Kierowca peugeota chciał dziś przed południem „dać nauczkę” innemu kierowcy. Rozbił dwa samochody.
Do wypadku doszło przed godziną 10 na Trasie Toruńskiej tuż za wiaduktem na Głębockiej (w kierunku Marek). O szczegółach kraksy informuje serwis gazeta.pl:
„Kierujący niebieskim Peugeotem z jakichś powodów zdenerwował się na kierującą srebrnym oplem. Postanowił jej >dać nauczkę< i postraszyć wykonując na drodze gwałtowny manewr. Doszło do zderzenia dwóch pojazdów, Peugeotem zarzuciło i uderzył w barierki energochłonne całkowicie rozbijając przód auta” – informuje gazeta.pl
Nikt nie został ranny, ale przez długi czas aż dwa z trzech pasów w stronę Marek były nieprzejezdne.

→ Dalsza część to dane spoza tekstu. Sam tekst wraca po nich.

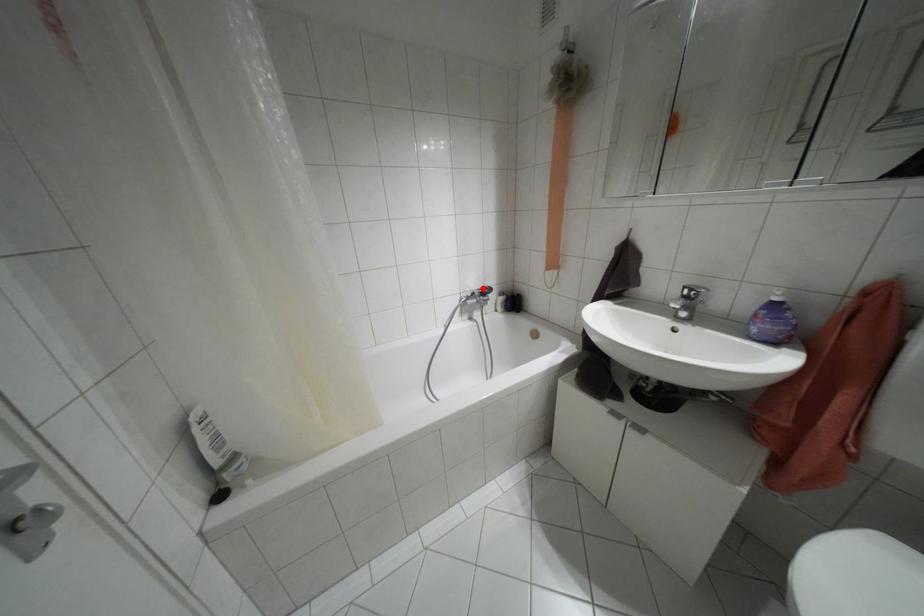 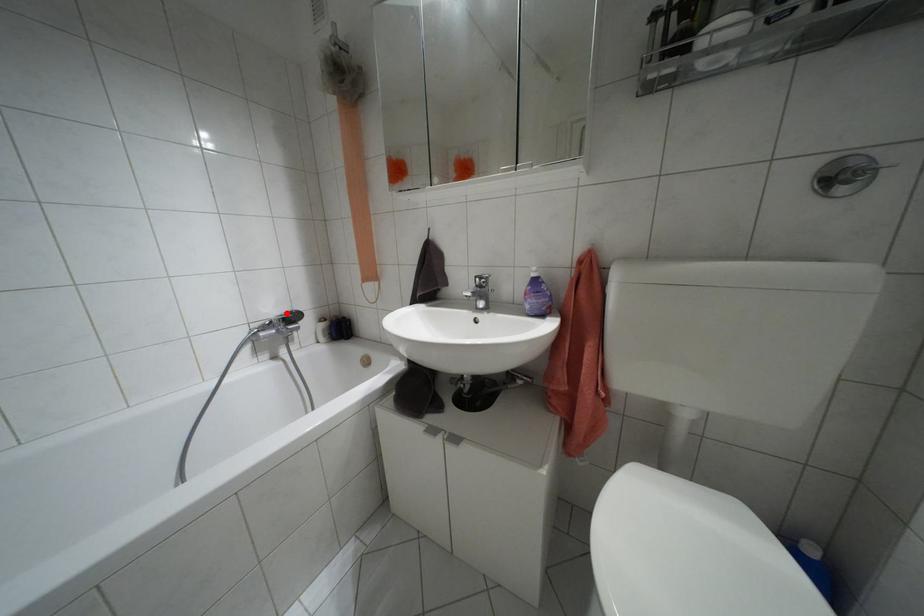 I am providing you with two images of the same scene from different viewpoints. A red point is marked on the first image and another point is marked on the second image. Is the red point in image1 aligned with the point shown in image2?

Yes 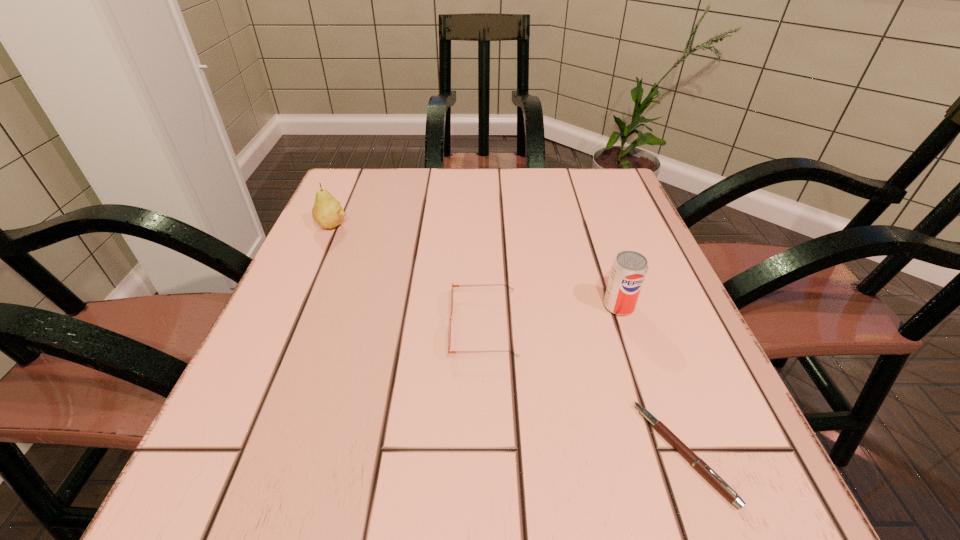 I want to click on free space between the nearest object and the pear, so click(x=508, y=339).

The width and height of the screenshot is (960, 540). Find the location of `empty space between the nearest object and the third object from right to left`. empty space between the nearest object and the third object from right to left is located at coordinates (584, 389).

I want to click on free space that is in between the nearest object and the sunglasses, so click(584, 389).

I want to click on free space that is in between the leftmost object and the third object from right to left, so click(408, 276).

The image size is (960, 540). Identify the location of free space between the pear and the soda. (475, 266).

You are a GUI agent. You are given a task and a screenshot of the screen. Output one action in this format:
    pyautogui.click(x=<x>, y=<y>)
    Task: Click on the vacant area that lies between the pear and the third tallest object
    The width and height of the screenshot is (960, 540).
    Given the screenshot: What is the action you would take?
    pyautogui.click(x=408, y=276)

This screenshot has width=960, height=540. Find the location of `free space between the third object from right to left and the soda`. free space between the third object from right to left and the soda is located at coordinates (551, 316).

In order to click on free space between the third tallest object and the farthest object in this screenshot , I will do pyautogui.click(x=408, y=276).

Where is `free point between the farthest object and the shortest object`? free point between the farthest object and the shortest object is located at coordinates (508, 339).

Select which object is the closest to the shortest object. Please provide its 2D coordinates. Your answer should be formatted as a tuple, i.e. [(x, y)], where the tuple contains the x and y coordinates of a point satisfying the conditions above.

[(629, 269)] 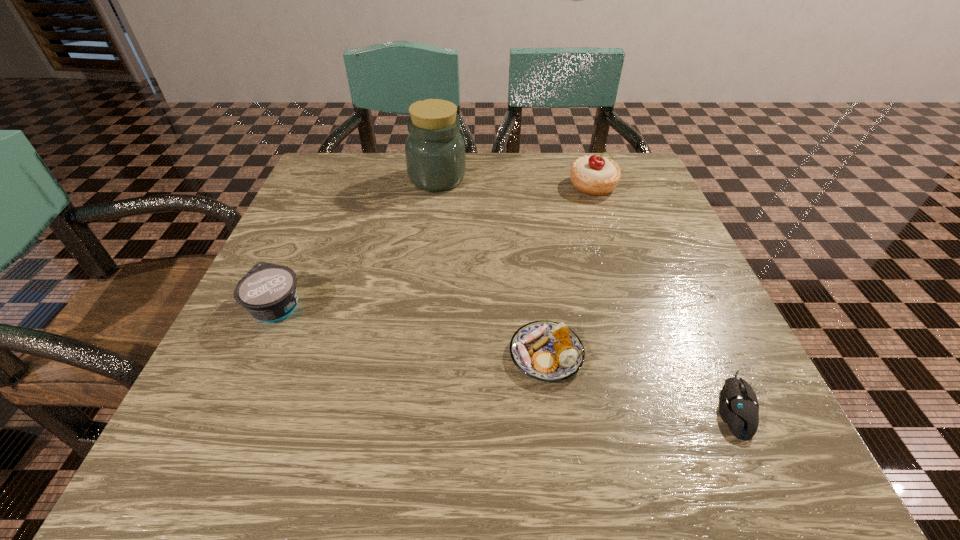 I want to click on vacant space in between the second object from right to left and the rightmost object, so click(x=664, y=295).

The height and width of the screenshot is (540, 960). I want to click on empty location between the rightmost object and the tallest object, so click(587, 292).

Find the location of `free area in between the third shortest object and the fourth tallest object`. free area in between the third shortest object and the fourth tallest object is located at coordinates (412, 330).

The height and width of the screenshot is (540, 960). Find the location of `free spot between the second shortest object and the third tallest object`. free spot between the second shortest object and the third tallest object is located at coordinates (412, 330).

This screenshot has width=960, height=540. Find the location of `vacant area that lies between the fourth shortest object and the shortest object`. vacant area that lies between the fourth shortest object and the shortest object is located at coordinates (664, 295).

Find the location of a particular element. This screenshot has height=540, width=960. vacant area between the farther pastry and the nearer pastry is located at coordinates (569, 270).

Where is `unoccupied position between the taller pastry and the third object from right to left`? unoccupied position between the taller pastry and the third object from right to left is located at coordinates (569, 270).

Where is `free space between the tallest object and the third shortest object`? Image resolution: width=960 pixels, height=540 pixels. free space between the tallest object and the third shortest object is located at coordinates (357, 242).

This screenshot has width=960, height=540. I want to click on free space that is in between the shorter pastry and the computer mouse, so click(x=640, y=380).

I want to click on vacant area that lies between the shortest object and the third object from left to right, so click(640, 380). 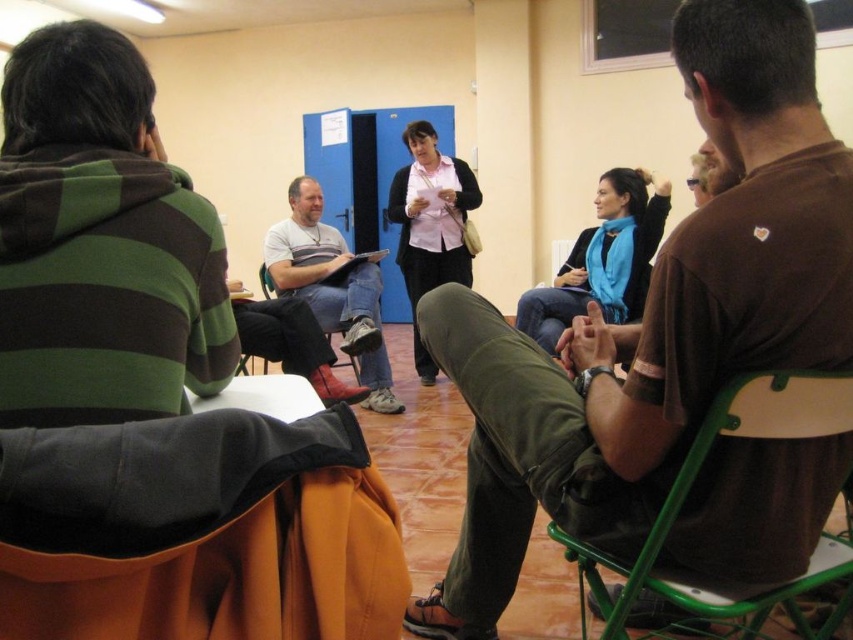 Question: Which object is positioned closest to the brown cotton shirt at center?

Choices:
 (A) matte gray shirt at center
 (B) orange fabric folding chair at lower left

Answer: (B)

Question: Which point is closer to the camera?

Choices:
 (A) (660, 584)
 (B) (306, 317)

Answer: (A)

Question: Is green plastic chair at lower right to the left of wooden folding chair at center from the viewer's perspective?

Choices:
 (A) yes
 (B) no

Answer: (B)

Question: Among these objects, which one is farthest from the camera?

Choices:
 (A) matte gray shirt at center
 (B) brown cotton shirt at center
 (C) orange fabric folding chair at lower left

Answer: (A)

Question: Does orange fabric folding chair at lower left have a greater width compared to matte gray shirt at center?

Choices:
 (A) no
 (B) yes

Answer: (A)

Question: Is brown cotton shirt at center bigger than orange fabric folding chair at lower left?

Choices:
 (A) yes
 (B) no

Answer: (A) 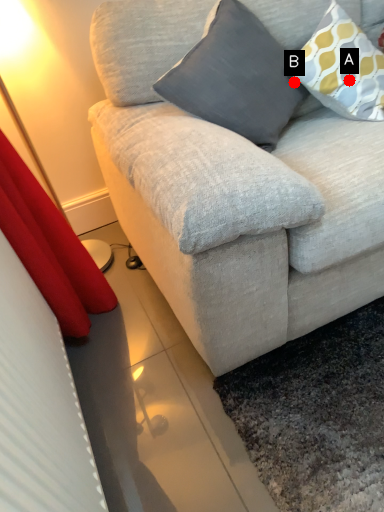 Question: Two points are circled on the image, labeled by A and B beside each circle. Which point appears closest to the camera in this image?

Choices:
 (A) A is closer
 (B) B is closer

Answer: (A) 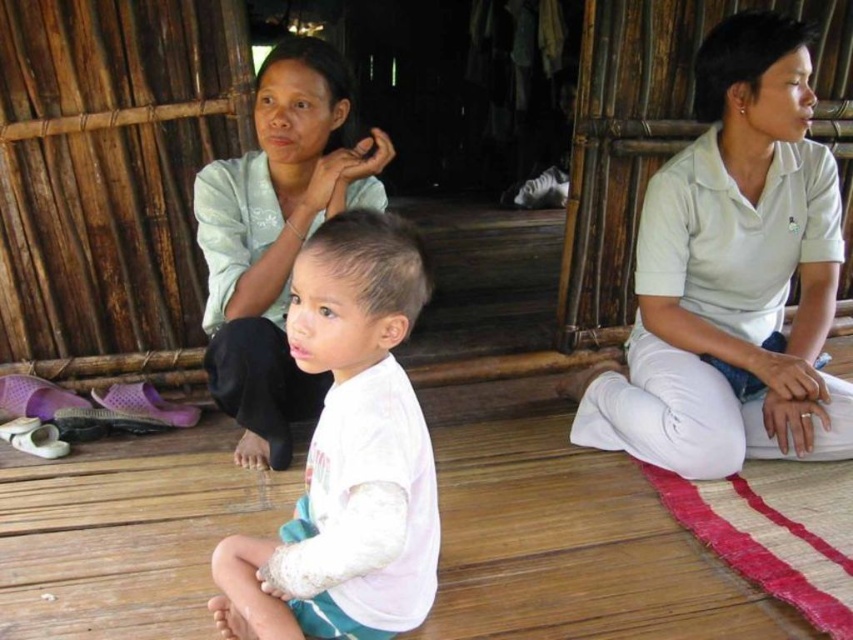 Question: Is white lace shirt at center thinner than matte light green blouse at center?

Choices:
 (A) yes
 (B) no

Answer: (A)

Question: Estimate the real-world distances between objects in this image. Which object is closer to the white lace shirt at center?

Choices:
 (A) white cotton shirt at center
 (B) matte light green blouse at center

Answer: (B)

Question: Estimate the real-world distances between objects in this image. Which object is closer to the white cotton shirt at center?

Choices:
 (A) white lace shirt at center
 (B) matte light green blouse at center

Answer: (B)

Question: In this image, where is white cotton shirt at center located relative to matte light green blouse at center?

Choices:
 (A) right
 (B) left

Answer: (A)

Question: Is white cotton shirt at center behind white lace shirt at center?

Choices:
 (A) no
 (B) yes

Answer: (B)

Question: Which of the following is the closest to the observer?

Choices:
 (A) (273, 406)
 (B) (328, 474)
 (C) (712, 401)

Answer: (B) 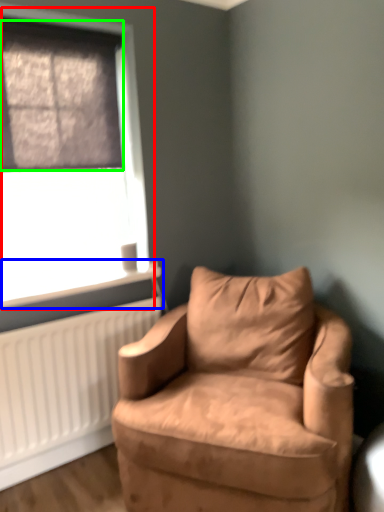 Question: Estimate the real-world distances between objects in this image. Which object is closer to window (highlighted by a red box), window sill (highlighted by a blue box) or window screen (highlighted by a green box)?

Choices:
 (A) window sill
 (B) window screen

Answer: (B) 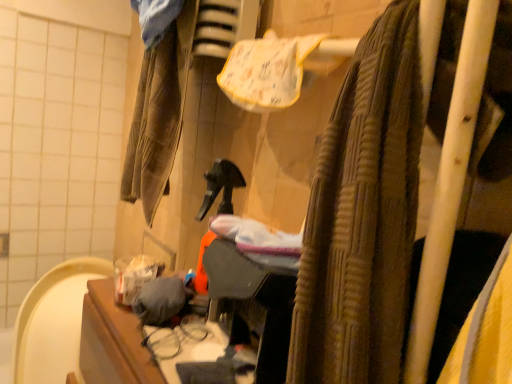 Question: Does gray fabric at center, the 2th clothing when ordered from top to bottom, lie behind brown corduroy pants at left, the 2th clothing when ordered from front to back?

Choices:
 (A) no
 (B) yes

Answer: (A)

Question: From the image's perspective, is gray fabric at center, arranged as the 2th clothing when viewed from the back, under brown corduroy pants at left, the first clothing in the top-to-bottom sequence?

Choices:
 (A) yes
 (B) no

Answer: (A)

Question: Is the surface of gray fabric at center, the 2th clothing when ordered from top to bottom, in direct contact with brown corduroy pants at left, the first clothing positioned from the back?

Choices:
 (A) no
 (B) yes

Answer: (A)

Question: Is gray fabric at center, which is counted as the 1th clothing, starting from the front, wider than brown corduroy pants at left, the first clothing in the top-to-bottom sequence?

Choices:
 (A) no
 (B) yes

Answer: (A)

Question: From the image's perspective, would you say gray fabric at center, which is counted as the first clothing, starting from the bottom, is positioned over brown corduroy pants at left, the first clothing in the top-to-bottom sequence?

Choices:
 (A) yes
 (B) no

Answer: (B)

Question: Does gray fabric at center, which is counted as the 1th clothing, starting from the front, have a greater height compared to brown corduroy pants at left, the 2th clothing when ordered from front to back?

Choices:
 (A) no
 (B) yes

Answer: (A)

Question: Is brown textured towel at upper right next to gray fabric at center, arranged as the 2th clothing when viewed from the back?

Choices:
 (A) no
 (B) yes

Answer: (A)

Question: Can we say brown textured towel at upper right lies outside gray fabric at center, arranged as the 2th clothing when viewed from the back?

Choices:
 (A) no
 (B) yes

Answer: (B)

Question: Can you confirm if brown textured towel at upper right is smaller than gray fabric at center, arranged as the 2th clothing when viewed from the back?

Choices:
 (A) no
 (B) yes

Answer: (A)

Question: Does brown textured towel at upper right have a larger size compared to gray fabric at center, which is counted as the 1th clothing, starting from the front?

Choices:
 (A) no
 (B) yes

Answer: (B)

Question: From the image's perspective, does brown textured towel at upper right appear lower than gray fabric at center, which is counted as the 1th clothing, starting from the front?

Choices:
 (A) no
 (B) yes

Answer: (A)

Question: Is brown textured towel at upper right positioned in front of gray fabric at center, which is counted as the 1th clothing, starting from the front?

Choices:
 (A) yes
 (B) no

Answer: (A)

Question: Is brown textured towel at upper right oriented away from brown corduroy pants at left, the first clothing in the top-to-bottom sequence?

Choices:
 (A) no
 (B) yes

Answer: (A) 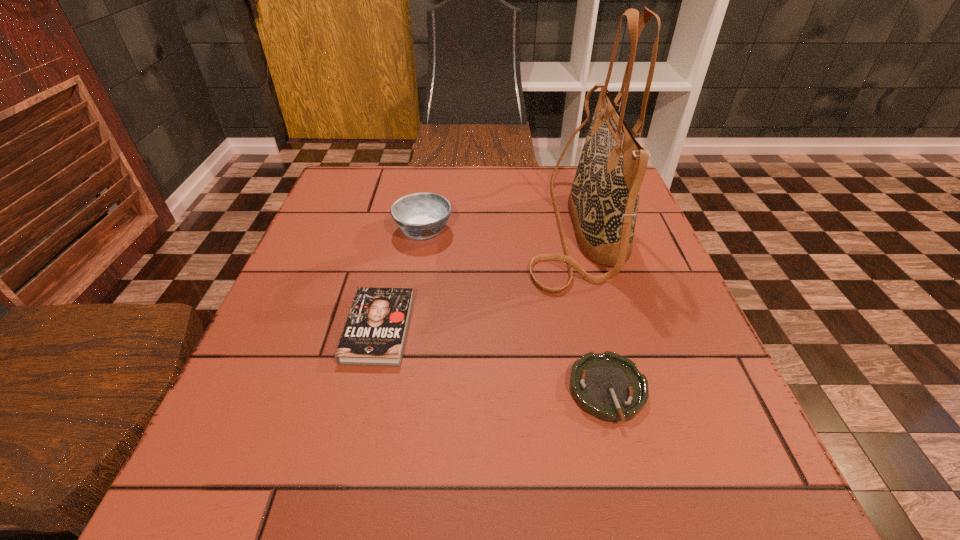 Find the location of a particular element. This screenshot has width=960, height=540. free spot located on the front of the book is located at coordinates (360, 414).

Identify the location of vacant space located 0.120m on the front of the shorter ashtray. The height and width of the screenshot is (540, 960). (638, 512).

Identify the location of handbag that is at the far edge. (603, 202).

Locate an element on the screen. Image resolution: width=960 pixels, height=540 pixels. ashtray that is at the far edge is located at coordinates (421, 215).

The image size is (960, 540). Find the location of `object present at the left edge`. object present at the left edge is located at coordinates (375, 332).

Locate an element on the screen. This screenshot has width=960, height=540. handbag that is at the right edge is located at coordinates (603, 202).

Find the location of `ashtray that is at the right edge`. ashtray that is at the right edge is located at coordinates (608, 386).

Find the location of a particular element. Image resolution: width=960 pixels, height=540 pixels. object that is at the far right corner is located at coordinates (603, 202).

The height and width of the screenshot is (540, 960). Find the location of `vacant region at the far edge of the desktop`. vacant region at the far edge of the desktop is located at coordinates (411, 174).

In the image, there is a desktop. Identify the location of vacant region at the near edge. (360, 460). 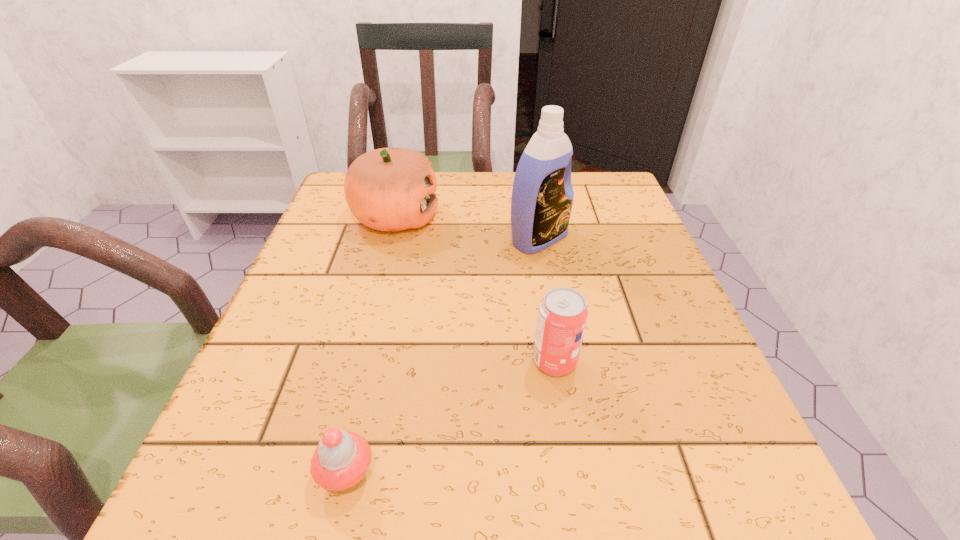 You are a GUI agent. You are given a task and a screenshot of the screen. Output one action in this format:
    pyautogui.click(x=<x>, y=<y>)
    Task: Click on the unoccupied area between the pumpkin and the nearest object
    
    Given the screenshot: What is the action you would take?
    pyautogui.click(x=372, y=346)

Identify the location of vacant point located between the detergent and the pumpkin. Image resolution: width=960 pixels, height=540 pixels. (468, 228).

Image resolution: width=960 pixels, height=540 pixels. In order to click on unoccupied area between the tallest object and the third shortest object in this screenshot , I will do `click(468, 228)`.

Identify the location of free space that is in between the nearest object and the third tallest object. (451, 418).

In order to click on object that can be found as the third closest to the soda can in this screenshot , I will do (x=389, y=189).

Locate which object is the closest to the soda can. Please provide its 2D coordinates. Your answer should be formatted as a tuple, i.e. [(x, y)], where the tuple contains the x and y coordinates of a point satisfying the conditions above.

[(542, 197)]

Find the location of a particular element. Image resolution: width=960 pixels, height=540 pixels. vacant space that satisfies the following two spatial constraints: 1. on the back side of the tallest object; 2. on the left side of the soda can is located at coordinates (535, 239).

Where is `free spot that satisfies the following two spatial constraints: 1. on the back side of the cupcake; 2. on the face of the second tallest object`? free spot that satisfies the following two spatial constraints: 1. on the back side of the cupcake; 2. on the face of the second tallest object is located at coordinates (406, 217).

Find the location of a particular element. The width and height of the screenshot is (960, 540). free space that satisfies the following two spatial constraints: 1. on the back side of the shortest object; 2. on the right side of the detergent is located at coordinates (400, 239).

Identify the location of free space that satisfies the following two spatial constraints: 1. on the face of the pumpkin; 2. on the left side of the detergent. (390, 239).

Redakcja targowek.to serdecznie pozdrawia kierującego peugeotem i życzy mu miłego klepania samochodu. Oby rachunek z warsztatu był jak najwyższy.
pewnie jakiś WWL – to „miszcze” kierownicy
WWL – ta rejestracja mówi wszystko,złodzieje,dilerzy,cwaniaczki
A ja to widziałem. Peugeot miał tablice o wyróżniku WJ… czyli z Targówka. A Henryk i Gosia lekko się rumienią ze wstydu i „pewnie” myślą jak się odgryźć (oczywiście pod zmienionymi nickami, żeby nie wyjść na słabeuszy).
Było inaczej- to był kark z Tłuszcza, w skradzionym kiedyś aucie na Targówku. I dlatego WJ.